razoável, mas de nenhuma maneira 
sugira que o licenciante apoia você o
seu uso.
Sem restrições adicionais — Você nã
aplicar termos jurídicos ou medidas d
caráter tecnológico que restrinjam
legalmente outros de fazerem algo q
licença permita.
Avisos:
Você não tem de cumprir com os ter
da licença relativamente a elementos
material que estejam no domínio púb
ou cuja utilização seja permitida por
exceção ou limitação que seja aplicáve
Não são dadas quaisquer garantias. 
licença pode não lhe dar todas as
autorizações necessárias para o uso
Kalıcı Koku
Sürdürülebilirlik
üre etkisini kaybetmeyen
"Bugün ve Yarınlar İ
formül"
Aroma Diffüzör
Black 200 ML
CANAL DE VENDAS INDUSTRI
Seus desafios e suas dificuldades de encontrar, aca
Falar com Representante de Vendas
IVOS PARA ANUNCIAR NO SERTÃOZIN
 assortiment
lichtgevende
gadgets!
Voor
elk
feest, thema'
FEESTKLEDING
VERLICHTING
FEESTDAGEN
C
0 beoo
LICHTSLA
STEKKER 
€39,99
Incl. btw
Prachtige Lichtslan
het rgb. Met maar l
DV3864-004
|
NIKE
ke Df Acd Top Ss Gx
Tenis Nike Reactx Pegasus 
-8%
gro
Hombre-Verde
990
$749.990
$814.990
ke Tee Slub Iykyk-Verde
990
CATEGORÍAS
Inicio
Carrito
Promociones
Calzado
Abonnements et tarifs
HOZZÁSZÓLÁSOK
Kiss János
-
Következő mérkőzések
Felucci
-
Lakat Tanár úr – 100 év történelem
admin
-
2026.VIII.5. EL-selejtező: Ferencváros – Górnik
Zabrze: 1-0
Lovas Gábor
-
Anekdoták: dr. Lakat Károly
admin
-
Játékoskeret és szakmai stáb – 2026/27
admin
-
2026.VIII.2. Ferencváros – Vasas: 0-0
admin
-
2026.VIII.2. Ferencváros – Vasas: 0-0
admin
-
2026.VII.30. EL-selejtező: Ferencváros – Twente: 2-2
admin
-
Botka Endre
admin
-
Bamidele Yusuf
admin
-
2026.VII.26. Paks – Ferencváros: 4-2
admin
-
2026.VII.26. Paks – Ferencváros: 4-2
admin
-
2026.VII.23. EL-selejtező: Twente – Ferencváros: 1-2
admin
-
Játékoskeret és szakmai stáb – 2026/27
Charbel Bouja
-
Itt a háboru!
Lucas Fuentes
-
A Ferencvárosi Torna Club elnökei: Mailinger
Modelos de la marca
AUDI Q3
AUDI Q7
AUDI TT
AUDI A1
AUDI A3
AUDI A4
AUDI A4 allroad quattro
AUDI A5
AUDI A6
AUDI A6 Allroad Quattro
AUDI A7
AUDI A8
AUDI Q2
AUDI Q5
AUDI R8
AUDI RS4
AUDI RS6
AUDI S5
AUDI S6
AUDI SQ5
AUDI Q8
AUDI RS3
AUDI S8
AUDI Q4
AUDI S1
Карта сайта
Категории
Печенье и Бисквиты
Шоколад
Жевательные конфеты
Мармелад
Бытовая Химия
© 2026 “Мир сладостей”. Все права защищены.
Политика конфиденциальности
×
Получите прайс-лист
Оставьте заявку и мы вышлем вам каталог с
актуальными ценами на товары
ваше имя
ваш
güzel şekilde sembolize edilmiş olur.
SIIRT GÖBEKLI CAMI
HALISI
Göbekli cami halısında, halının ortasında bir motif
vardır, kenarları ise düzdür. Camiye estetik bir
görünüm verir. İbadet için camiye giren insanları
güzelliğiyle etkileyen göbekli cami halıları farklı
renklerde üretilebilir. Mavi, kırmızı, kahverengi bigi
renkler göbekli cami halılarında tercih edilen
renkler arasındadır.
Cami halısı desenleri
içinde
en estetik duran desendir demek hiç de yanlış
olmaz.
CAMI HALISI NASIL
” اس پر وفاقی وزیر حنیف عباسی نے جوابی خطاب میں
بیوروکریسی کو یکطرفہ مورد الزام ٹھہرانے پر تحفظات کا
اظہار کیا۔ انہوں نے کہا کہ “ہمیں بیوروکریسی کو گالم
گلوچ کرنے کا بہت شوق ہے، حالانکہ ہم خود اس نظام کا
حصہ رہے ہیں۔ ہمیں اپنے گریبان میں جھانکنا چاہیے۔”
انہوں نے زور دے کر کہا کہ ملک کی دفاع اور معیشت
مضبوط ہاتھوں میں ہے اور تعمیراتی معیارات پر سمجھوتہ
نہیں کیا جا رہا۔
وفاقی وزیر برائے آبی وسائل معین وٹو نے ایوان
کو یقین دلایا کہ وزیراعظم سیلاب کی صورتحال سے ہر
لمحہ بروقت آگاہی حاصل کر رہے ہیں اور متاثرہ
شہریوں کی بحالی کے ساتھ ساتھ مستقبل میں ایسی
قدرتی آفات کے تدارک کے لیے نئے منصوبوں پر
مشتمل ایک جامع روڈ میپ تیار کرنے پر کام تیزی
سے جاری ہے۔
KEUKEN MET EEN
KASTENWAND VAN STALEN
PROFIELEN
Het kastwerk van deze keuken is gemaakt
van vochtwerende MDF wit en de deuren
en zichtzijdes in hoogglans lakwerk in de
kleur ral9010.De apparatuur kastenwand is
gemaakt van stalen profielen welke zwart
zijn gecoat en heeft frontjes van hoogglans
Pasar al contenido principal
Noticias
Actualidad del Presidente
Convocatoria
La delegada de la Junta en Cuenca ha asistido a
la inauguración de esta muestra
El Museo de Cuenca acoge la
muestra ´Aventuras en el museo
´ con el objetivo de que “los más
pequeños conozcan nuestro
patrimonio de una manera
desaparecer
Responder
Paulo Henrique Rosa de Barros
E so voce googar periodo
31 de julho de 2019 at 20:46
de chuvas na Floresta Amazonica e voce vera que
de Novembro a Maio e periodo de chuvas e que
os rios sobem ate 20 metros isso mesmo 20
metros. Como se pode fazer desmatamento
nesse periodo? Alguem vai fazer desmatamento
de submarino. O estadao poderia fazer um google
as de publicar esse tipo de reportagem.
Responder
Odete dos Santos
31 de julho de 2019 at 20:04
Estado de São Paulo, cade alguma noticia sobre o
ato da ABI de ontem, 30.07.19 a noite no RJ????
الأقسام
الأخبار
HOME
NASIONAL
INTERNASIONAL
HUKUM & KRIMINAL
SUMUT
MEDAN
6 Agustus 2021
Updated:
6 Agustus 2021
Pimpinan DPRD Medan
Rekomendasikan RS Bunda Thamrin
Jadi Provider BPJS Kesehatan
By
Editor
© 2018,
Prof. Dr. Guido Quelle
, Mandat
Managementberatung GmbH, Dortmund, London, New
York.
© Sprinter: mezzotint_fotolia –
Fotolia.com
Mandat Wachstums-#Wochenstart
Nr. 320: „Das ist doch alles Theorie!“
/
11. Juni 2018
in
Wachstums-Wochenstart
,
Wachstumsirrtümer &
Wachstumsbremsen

- **Task to complete**
Tally, in the data above, the lines where the word "انہوں" occurs, and give the figure alone.

- **Result of this task**
2